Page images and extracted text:
---*---
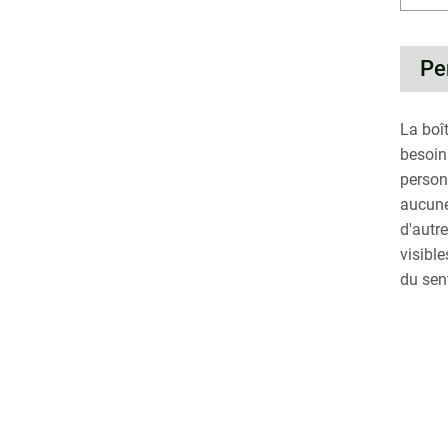
Pe
La boî
besoins
person
aucune 
d'autr
visibl
du sen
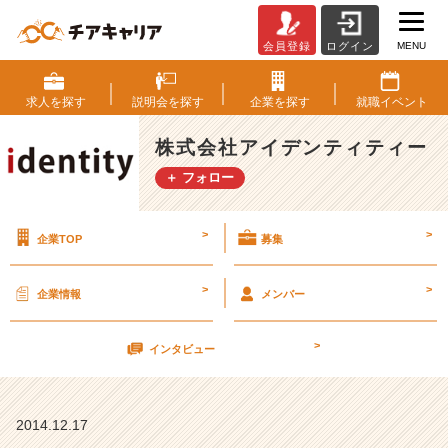
MENU
会員登録
ログイン
今
日
は
求人を
探す
説明会を
探す
企業を
探す
就職
イベント
忘
年
株式会社アイデンティティー
会
＋ フォロー
（表
彰
式）
>
>
企業TOP
募集
【株
式
会
>
>
企業情報
メンバー
社
ア
>
イ
インタビュー
デ
ン
テ
2014.12.17
ィ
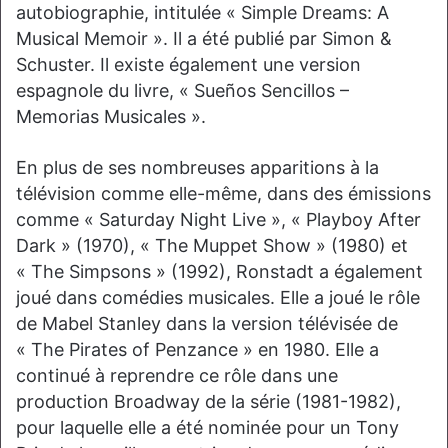
autobiographie, intitulée « Simple Dreams: A
Musical Memoir ». Il a été publié par Simon &
Schuster. Il existe également une version
espagnole du livre, « Sueños Sencillos –
Memorias Musicales ».
En plus de ses nombreuses apparitions à la
télévision comme elle-même, dans des émissions
comme « Saturday Night Live », « Playboy After
Dark » (1970), « The Muppet Show » (1980) et
« The Simpsons » (1992), Ronstadt a également
joué dans comédies musicales. Elle a joué le rôle
de Mabel Stanley dans la version télévisée de
« The Pirates of Penzance » en 1980. Elle a
continué à reprendre ce rôle dans une
production Broadway de la série (1981-1982),
pour laquelle elle a été nominée pour un Tony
---*---
The entries are to be written out again exactly, though without any images.

Answer for this exercise:
Pe
La boî
besoins
person
aucune 
d'autr
visibl
du sen
MENU
会員登録
ログイン
今
日
は
求人を
探す
説明会を
探す
企業を
探す
就職
イベント
忘
年
株式会社アイデンティティー
会
＋ フォロー
（表
彰
式）
>
>
企業TOP
募集
【株
式
会
>
>
企業情報
メンバー
社
ア
>
イ
インタビュー
デ
ン
テ
2014.12.17
ィ
autobiographie, intitulée « Simple Dreams: A
Musical Memoir ». Il a été publié par Simon &
Schuster. Il existe également une version
espagnole du livre, « Sueños Sencillos –
Memorias Musicales ».
En plus de ses nombreuses apparitions à la
télévision comme elle-même, dans des émissions
comme « Saturday Night Live », « Playboy After
Dark » (1970), « The Muppet Show » (1980) et
« The Simpsons » (1992), Ronstadt a également
joué dans comédies musicales. Elle a joué le rôle
de Mabel Stanley dans la version télévisée de
« The Pirates of Penzance » en 1980. Elle a
continué à reprendre ce rôle dans une
production Broadway de la série (1981-1982),
pour laquelle elle a été nominée pour un Tony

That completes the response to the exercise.